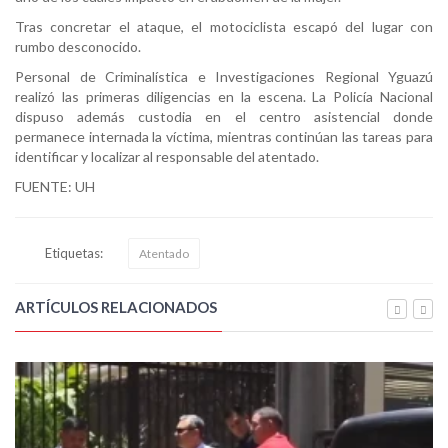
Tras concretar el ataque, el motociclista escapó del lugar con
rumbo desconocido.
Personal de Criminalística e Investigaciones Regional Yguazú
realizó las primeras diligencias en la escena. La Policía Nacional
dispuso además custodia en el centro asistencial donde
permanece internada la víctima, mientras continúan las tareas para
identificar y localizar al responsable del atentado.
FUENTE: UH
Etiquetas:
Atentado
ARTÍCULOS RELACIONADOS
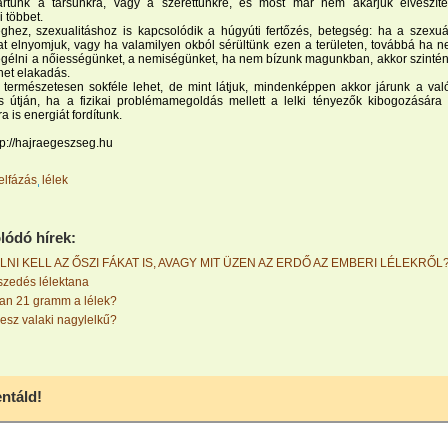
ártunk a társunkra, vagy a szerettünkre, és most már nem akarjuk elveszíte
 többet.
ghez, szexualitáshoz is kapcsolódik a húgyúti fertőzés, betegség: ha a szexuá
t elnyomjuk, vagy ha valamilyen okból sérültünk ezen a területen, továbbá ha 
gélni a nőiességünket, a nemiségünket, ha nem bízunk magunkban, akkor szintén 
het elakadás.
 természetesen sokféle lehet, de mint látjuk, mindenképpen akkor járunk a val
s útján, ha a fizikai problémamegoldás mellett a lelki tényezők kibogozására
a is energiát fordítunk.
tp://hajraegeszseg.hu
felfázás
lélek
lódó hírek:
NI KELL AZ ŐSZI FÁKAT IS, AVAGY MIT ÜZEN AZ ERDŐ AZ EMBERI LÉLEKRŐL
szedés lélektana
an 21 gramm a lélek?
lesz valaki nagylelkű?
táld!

───

§ **WORK TASK**
Please write out, exactly as they appear, the lines from the line containing "szedés lélektana" through the last line of the records above, both included.

§ **ANSWER BOX**
szedés lélektana
an 21 gramm a lélek?
lesz valaki nagylelkű?
táld!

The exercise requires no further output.